**Exercise aim:**
Return every entry exactly. Leave nothing out.

**Input material:**
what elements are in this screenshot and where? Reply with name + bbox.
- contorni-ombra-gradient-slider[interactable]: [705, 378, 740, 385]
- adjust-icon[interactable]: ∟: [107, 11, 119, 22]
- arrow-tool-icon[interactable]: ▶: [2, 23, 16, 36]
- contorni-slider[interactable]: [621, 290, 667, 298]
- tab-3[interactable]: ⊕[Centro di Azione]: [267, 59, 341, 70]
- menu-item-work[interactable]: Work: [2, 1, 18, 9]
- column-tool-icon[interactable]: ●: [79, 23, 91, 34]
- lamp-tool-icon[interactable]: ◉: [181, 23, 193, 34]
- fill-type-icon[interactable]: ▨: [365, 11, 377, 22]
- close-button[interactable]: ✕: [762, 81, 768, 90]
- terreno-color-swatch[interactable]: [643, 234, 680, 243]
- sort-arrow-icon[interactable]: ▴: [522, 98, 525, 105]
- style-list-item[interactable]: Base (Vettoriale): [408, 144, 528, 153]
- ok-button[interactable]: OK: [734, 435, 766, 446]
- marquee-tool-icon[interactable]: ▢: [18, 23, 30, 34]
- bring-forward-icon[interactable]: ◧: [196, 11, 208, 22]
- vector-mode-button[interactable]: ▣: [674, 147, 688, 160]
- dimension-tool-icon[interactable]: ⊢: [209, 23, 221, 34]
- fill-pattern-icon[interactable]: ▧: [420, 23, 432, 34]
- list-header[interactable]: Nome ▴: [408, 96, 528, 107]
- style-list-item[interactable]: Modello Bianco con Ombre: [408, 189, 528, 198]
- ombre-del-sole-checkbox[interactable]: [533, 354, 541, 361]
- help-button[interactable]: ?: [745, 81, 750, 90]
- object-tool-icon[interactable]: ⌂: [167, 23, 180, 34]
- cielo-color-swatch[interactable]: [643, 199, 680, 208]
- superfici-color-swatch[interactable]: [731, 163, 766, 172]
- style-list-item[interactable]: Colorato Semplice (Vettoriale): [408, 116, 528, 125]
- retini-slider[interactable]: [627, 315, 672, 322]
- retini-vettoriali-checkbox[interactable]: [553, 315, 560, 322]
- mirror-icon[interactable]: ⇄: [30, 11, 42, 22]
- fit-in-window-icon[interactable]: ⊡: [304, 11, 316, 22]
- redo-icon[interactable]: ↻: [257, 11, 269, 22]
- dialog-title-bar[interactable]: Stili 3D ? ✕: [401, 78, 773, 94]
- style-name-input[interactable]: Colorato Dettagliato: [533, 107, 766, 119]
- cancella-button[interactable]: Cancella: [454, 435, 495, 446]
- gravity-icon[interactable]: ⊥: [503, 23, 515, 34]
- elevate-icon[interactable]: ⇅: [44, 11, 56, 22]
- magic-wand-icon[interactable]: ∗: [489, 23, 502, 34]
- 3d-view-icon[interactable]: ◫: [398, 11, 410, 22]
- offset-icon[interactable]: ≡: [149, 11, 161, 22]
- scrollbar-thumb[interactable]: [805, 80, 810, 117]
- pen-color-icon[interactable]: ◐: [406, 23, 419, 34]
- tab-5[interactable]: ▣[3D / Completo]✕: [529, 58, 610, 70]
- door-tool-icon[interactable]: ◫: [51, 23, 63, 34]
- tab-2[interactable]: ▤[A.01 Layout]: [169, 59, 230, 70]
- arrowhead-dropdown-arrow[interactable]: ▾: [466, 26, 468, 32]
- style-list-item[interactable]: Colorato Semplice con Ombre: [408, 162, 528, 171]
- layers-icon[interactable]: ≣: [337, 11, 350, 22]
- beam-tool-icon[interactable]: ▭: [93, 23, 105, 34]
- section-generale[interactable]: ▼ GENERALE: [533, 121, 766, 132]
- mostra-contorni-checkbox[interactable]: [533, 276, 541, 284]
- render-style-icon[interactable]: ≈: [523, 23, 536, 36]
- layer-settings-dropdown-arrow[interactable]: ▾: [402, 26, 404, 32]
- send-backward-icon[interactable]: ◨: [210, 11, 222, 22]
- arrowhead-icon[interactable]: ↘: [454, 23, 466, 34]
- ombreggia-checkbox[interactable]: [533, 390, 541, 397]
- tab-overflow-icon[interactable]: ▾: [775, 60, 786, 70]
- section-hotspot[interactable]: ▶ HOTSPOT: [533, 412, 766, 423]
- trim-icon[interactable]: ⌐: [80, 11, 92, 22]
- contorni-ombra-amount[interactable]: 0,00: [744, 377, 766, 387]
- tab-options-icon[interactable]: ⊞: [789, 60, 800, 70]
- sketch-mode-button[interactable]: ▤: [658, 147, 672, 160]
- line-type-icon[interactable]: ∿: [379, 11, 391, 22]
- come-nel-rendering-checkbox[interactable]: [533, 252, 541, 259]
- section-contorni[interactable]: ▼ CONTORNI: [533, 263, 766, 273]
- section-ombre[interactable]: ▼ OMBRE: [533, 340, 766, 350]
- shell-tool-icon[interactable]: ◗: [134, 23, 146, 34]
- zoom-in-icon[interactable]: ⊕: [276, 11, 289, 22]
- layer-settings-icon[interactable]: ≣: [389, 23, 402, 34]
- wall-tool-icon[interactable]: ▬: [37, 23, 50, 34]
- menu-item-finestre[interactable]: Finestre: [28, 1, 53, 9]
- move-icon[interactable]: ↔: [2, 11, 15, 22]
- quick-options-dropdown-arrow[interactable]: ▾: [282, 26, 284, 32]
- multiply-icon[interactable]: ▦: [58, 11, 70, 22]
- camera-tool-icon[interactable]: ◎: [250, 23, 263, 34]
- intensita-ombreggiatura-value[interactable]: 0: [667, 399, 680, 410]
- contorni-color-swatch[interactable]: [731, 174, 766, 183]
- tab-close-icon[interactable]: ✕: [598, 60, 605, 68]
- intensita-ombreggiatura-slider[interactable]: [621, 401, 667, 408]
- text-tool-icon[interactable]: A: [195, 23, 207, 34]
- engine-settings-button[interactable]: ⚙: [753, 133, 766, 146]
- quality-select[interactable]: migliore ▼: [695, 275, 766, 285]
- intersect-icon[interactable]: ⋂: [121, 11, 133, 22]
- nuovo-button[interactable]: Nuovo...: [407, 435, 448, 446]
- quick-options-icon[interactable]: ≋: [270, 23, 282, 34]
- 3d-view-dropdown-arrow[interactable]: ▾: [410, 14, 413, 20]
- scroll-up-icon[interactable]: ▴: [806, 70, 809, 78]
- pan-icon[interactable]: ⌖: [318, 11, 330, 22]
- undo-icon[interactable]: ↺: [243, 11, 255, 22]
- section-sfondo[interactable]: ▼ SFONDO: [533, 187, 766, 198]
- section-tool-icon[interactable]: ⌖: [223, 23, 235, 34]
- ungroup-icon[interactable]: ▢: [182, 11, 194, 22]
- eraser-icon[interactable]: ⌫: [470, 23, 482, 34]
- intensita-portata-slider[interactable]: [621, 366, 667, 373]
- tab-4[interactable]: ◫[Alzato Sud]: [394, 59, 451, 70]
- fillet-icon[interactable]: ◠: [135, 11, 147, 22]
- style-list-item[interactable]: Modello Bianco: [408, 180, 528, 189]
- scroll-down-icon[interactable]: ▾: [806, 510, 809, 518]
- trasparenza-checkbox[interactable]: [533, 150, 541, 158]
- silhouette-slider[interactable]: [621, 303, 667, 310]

**Exercise output:**
what elements are in this screenshot and where? Reply with name + bbox.
- contorni-ombra-gradient-slider[interactable]: [705, 378, 740, 385]
- adjust-icon[interactable]: ∟: [107, 11, 119, 22]
- arrow-tool-icon[interactable]: ▶: [2, 23, 16, 36]
- contorni-slider[interactable]: [621, 290, 667, 298]
- tab-3[interactable]: ⊕[Centro di Azione]: [267, 59, 341, 70]
- menu-item-work[interactable]: Work: [2, 1, 18, 9]
- column-tool-icon[interactable]: ●: [79, 23, 91, 34]
- lamp-tool-icon[interactable]: ◉: [181, 23, 193, 34]
- fill-type-icon[interactable]: ▨: [365, 11, 377, 22]
- close-button[interactable]: ✕: [762, 81, 768, 90]
- terreno-color-swatch[interactable]: [643, 234, 680, 243]
- sort-arrow-icon[interactable]: ▴: [522, 98, 525, 105]
- style-list-item[interactable]: Base (Vettoriale): [408, 144, 528, 153]
- ok-button[interactable]: OK: [734, 435, 766, 446]
- marquee-tool-icon[interactable]: ▢: [18, 23, 30, 34]
- bring-forward-icon[interactable]: ◧: [196, 11, 208, 22]
- vector-mode-button[interactable]: ▣: [674, 147, 688, 160]
- dimension-tool-icon[interactable]: ⊢: [209, 23, 221, 34]
- fill-pattern-icon[interactable]: ▧: [420, 23, 432, 34]
- list-header[interactable]: Nome ▴: [408, 96, 528, 107]
- style-list-item[interactable]: Modello Bianco con Ombre: [408, 189, 528, 198]
- ombre-del-sole-checkbox[interactable]: [533, 354, 541, 361]
- help-button[interactable]: ?: [745, 81, 750, 90]
- object-tool-icon[interactable]: ⌂: [167, 23, 180, 34]
- cielo-color-swatch[interactable]: [643, 199, 680, 208]
- superfici-color-swatch[interactable]: [731, 163, 766, 172]
- style-list-item[interactable]: Colorato Semplice (Vettoriale): [408, 116, 528, 125]
- retini-slider[interactable]: [627, 315, 672, 322]
- retini-vettoriali-checkbox[interactable]: [553, 315, 560, 322]
- mirror-icon[interactable]: ⇄: [30, 11, 42, 22]
- fit-in-window-icon[interactable]: ⊡: [304, 11, 316, 22]
- redo-icon[interactable]: ↻: [257, 11, 269, 22]
- dialog-title-bar[interactable]: Stili 3D ? ✕: [401, 78, 773, 94]
- style-name-input[interactable]: Colorato Dettagliato: [533, 107, 766, 119]
- cancella-button[interactable]: Cancella: [454, 435, 495, 446]
- gravity-icon[interactable]: ⊥: [503, 23, 515, 34]
- elevate-icon[interactable]: ⇅: [44, 11, 56, 22]
- magic-wand-icon[interactable]: ∗: [489, 23, 502, 34]
- 3d-view-icon[interactable]: ◫: [398, 11, 410, 22]
- offset-icon[interactable]: ≡: [149, 11, 161, 22]
- scrollbar-thumb[interactable]: [805, 80, 810, 117]
- pen-color-icon[interactable]: ◐: [406, 23, 419, 34]
- tab-5[interactable]: ▣[3D / Completo]✕: [529, 58, 610, 70]
- door-tool-icon[interactable]: ◫: [51, 23, 63, 34]
- tab-2[interactable]: ▤[A.01 Layout]: [169, 59, 230, 70]
- arrowhead-dropdown-arrow[interactable]: ▾: [466, 26, 468, 32]
- style-list-item[interactable]: Colorato Semplice con Ombre: [408, 162, 528, 171]
- layers-icon[interactable]: ≣: [337, 11, 350, 22]
- beam-tool-icon[interactable]: ▭: [93, 23, 105, 34]
- section-generale[interactable]: ▼ GENERALE: [533, 121, 766, 132]
- mostra-contorni-checkbox[interactable]: [533, 276, 541, 284]
- render-style-icon[interactable]: ≈: [523, 23, 536, 36]
- layer-settings-dropdown-arrow[interactable]: ▾: [402, 26, 404, 32]
- send-backward-icon[interactable]: ◨: [210, 11, 222, 22]
- arrowhead-icon[interactable]: ↘: [454, 23, 466, 34]
- ombreggia-checkbox[interactable]: [533, 390, 541, 397]
- tab-overflow-icon[interactable]: ▾: [775, 60, 786, 70]
- section-hotspot[interactable]: ▶ HOTSPOT: [533, 412, 766, 423]
- trim-icon[interactable]: ⌐: [80, 11, 92, 22]
- contorni-ombra-amount[interactable]: 0,00: [744, 377, 766, 387]
- tab-options-icon[interactable]: ⊞: [789, 60, 800, 70]
- sketch-mode-button[interactable]: ▤: [658, 147, 672, 160]
- line-type-icon[interactable]: ∿: [379, 11, 391, 22]
- come-nel-rendering-checkbox[interactable]: [533, 252, 541, 259]
- section-contorni[interactable]: ▼ CONTORNI: [533, 263, 766, 273]
- section-ombre[interactable]: ▼ OMBRE: [533, 340, 766, 350]
- shell-tool-icon[interactable]: ◗: [134, 23, 146, 34]
- zoom-in-icon[interactable]: ⊕: [276, 11, 289, 22]
- layer-settings-icon[interactable]: ≣: [389, 23, 402, 34]
- wall-tool-icon[interactable]: ▬: [37, 23, 50, 34]
- menu-item-finestre[interactable]: Finestre: [28, 1, 53, 9]
- move-icon[interactable]: ↔: [2, 11, 15, 22]
- quick-options-dropdown-arrow[interactable]: ▾: [282, 26, 284, 32]
- multiply-icon[interactable]: ▦: [58, 11, 70, 22]
- camera-tool-icon[interactable]: ◎: [250, 23, 263, 34]
- intensita-ombreggiatura-value[interactable]: 0: [667, 399, 680, 410]
- contorni-color-swatch[interactable]: [731, 174, 766, 183]
- tab-close-icon[interactable]: ✕: [598, 60, 605, 68]
- intensita-ombreggiatura-slider[interactable]: [621, 401, 667, 408]
- text-tool-icon[interactable]: A: [195, 23, 207, 34]
- engine-settings-button[interactable]: ⚙: [753, 133, 766, 146]
- quality-select[interactable]: migliore ▼: [695, 275, 766, 285]
- intersect-icon[interactable]: ⋂: [121, 11, 133, 22]
- nuovo-button[interactable]: Nuovo...: [407, 435, 448, 446]
- quick-options-icon[interactable]: ≋: [270, 23, 282, 34]
- 3d-view-dropdown-arrow[interactable]: ▾: [410, 14, 413, 20]
- scroll-up-icon[interactable]: ▴: [806, 70, 809, 78]
- pan-icon[interactable]: ⌖: [318, 11, 330, 22]
- undo-icon[interactable]: ↺: [243, 11, 255, 22]
- section-sfondo[interactable]: ▼ SFONDO: [533, 187, 766, 198]
- section-tool-icon[interactable]: ⌖: [223, 23, 235, 34]
- ungroup-icon[interactable]: ▢: [182, 11, 194, 22]
- eraser-icon[interactable]: ⌫: [470, 23, 482, 34]
- intensita-portata-slider[interactable]: [621, 366, 667, 373]
- tab-4[interactable]: ◫[Alzato Sud]: [394, 59, 451, 70]
- fillet-icon[interactable]: ◠: [135, 11, 147, 22]
- style-list-item[interactable]: Modello Bianco: [408, 180, 528, 189]
- scroll-down-icon[interactable]: ▾: [806, 510, 809, 518]
- trasparenza-checkbox[interactable]: [533, 150, 541, 158]
- silhouette-slider[interactable]: [621, 303, 667, 310]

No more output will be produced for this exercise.